Exercise prompt >> In the entries that follow, how many lines include the string "cryptos"? The answer is the number only.

Raw data >>
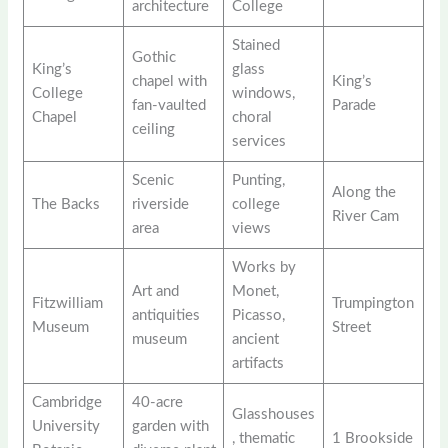
architecture
College
Stained
Gothic
King’s
glass
chapel with
King’s
College
windows,
fan-vaulted
Parade
Chapel
choral
ceiling
services
Scenic
Punting,
Along the
The Backs
riverside
college
River Cam
area
views
Works by
Art and
Monet,
Fitzwilliam
Trumpington
antiquities
Picasso,
Museum
Street
museum
ancient
artifacts
Cambridge
40-acre
Glasshouses
University
garden with
, thematic
1 Brookside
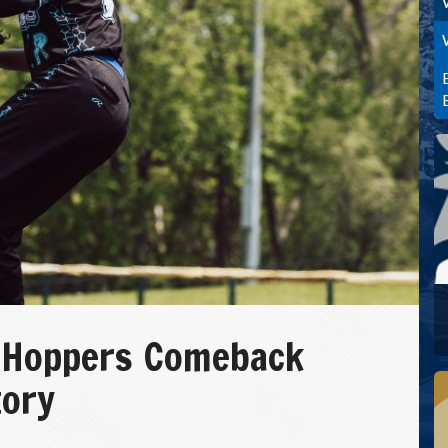
 Hoppers Comeback
tory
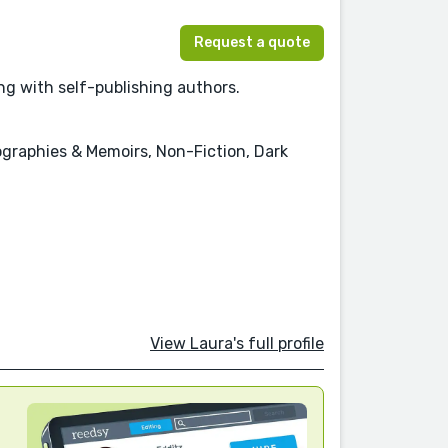
Request a quote
ing with self-publishing authors.
ographies & Memoirs, Non-Fiction, Dark
View Laura's full profile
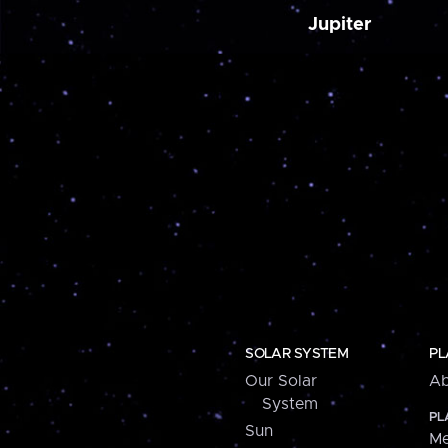
Jupiter
SOLAR SYSTEM
PL
Our Solar
Ab
System
PL
Sun
Me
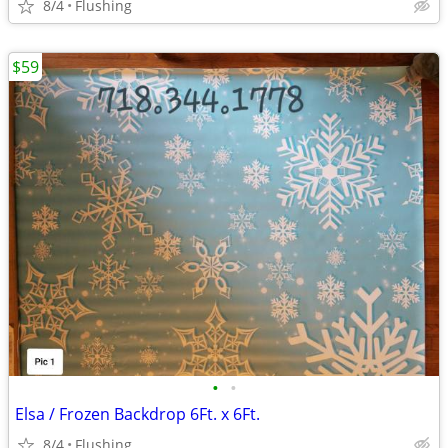
8/4
Flushing
$59
•
•
Elsa / Frozen Backdrop 6Ft. x 6Ft.
8/4
Flushing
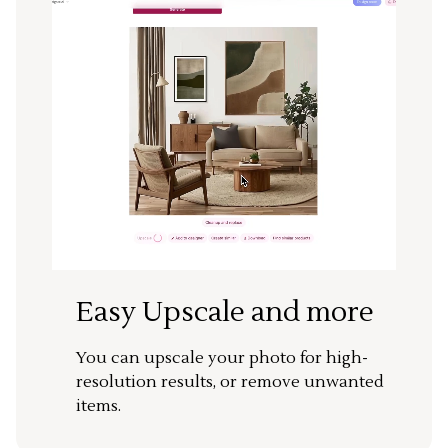
Easy Upscale and more
You can upscale your photo for high-
resolution results, or remove unwanted
items.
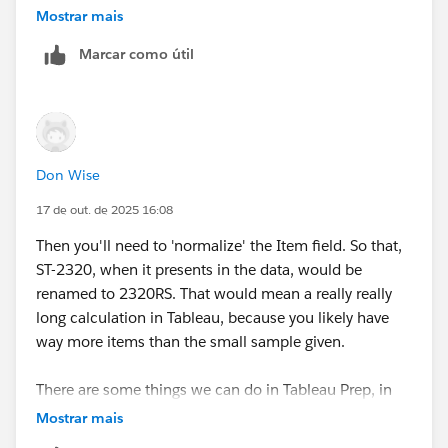
IF [Collected_QTY]=0 THEN [Purchased_QTY]
Mostrar mais
ELSEIF [Purchased_QTY]=0 THEN [Collected_QTY
END
Marcar como útil
See if that helps.
Best, Don Wise -
Please don’t forget to
upvote and/or Select as
Don Wise
Best
by clicking the hyperlink below
in the response
17 de out. de 2025 16:08
that answered your question
.
Then you'll need to 'normalize' the Item field. So that,
ST-2320, when it presents in the data, would be
renamed to 2320RS. That would mean a really really
long calculation in Tableau, because you likely have
way more items than the small sample given.
There are some things we can do in Tableau Prep, in
advance of any use in Desktop to help with these
Mostrar mais
kinds of situations. It's designed to clean/reshape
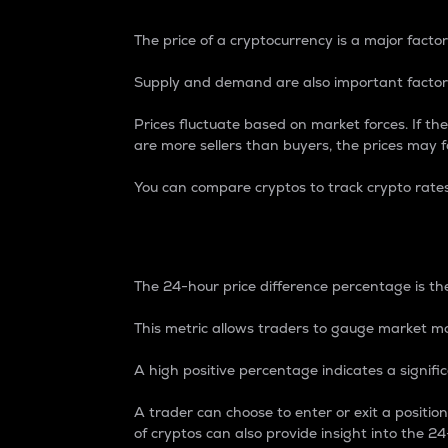
The price of a cryptocurrency is a major factor
Supply and demand are also important factors
Prices fluctuate based on market forces. If the
are more sellers than buyers, the prices may fa
You can compare cryptos to track crypto rate
24-Hour Price Differe
The 24-hour price difference percentage is the
This metric allows traders to gauge market m
A high positive percentage indicates a signif
A trader can choose to enter or exit a positi
of cryptos can also provide insight into the 24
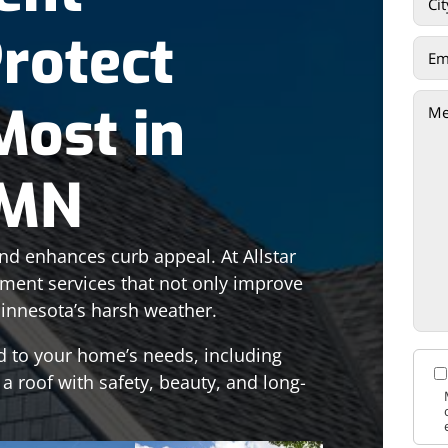
Protect
Most in
 MN
d enhances curb appeal. At Allstar
ement services that not only improve
innesota’s harsh weather.
d to your home’s needs, including
 a roof with safety, beauty, and long-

Result below >> 2